Task directions
Among the entries below, find the line with "Watch where you walk.", then quote it and each following line up to and including the line with "traffic areas.", and nothing else.

Provided entries
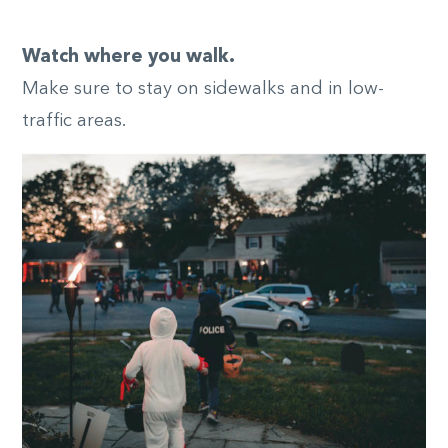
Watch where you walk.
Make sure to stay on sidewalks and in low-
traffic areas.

* * *

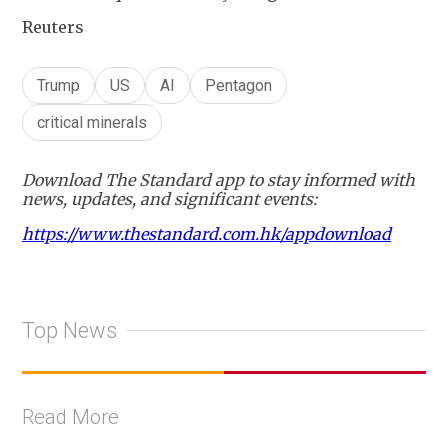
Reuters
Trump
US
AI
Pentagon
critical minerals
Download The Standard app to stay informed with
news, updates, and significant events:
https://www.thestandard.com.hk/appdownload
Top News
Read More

Output of the exercise
Watch where you walk.
Make sure to stay on sidewalks and in low-
traffic areas.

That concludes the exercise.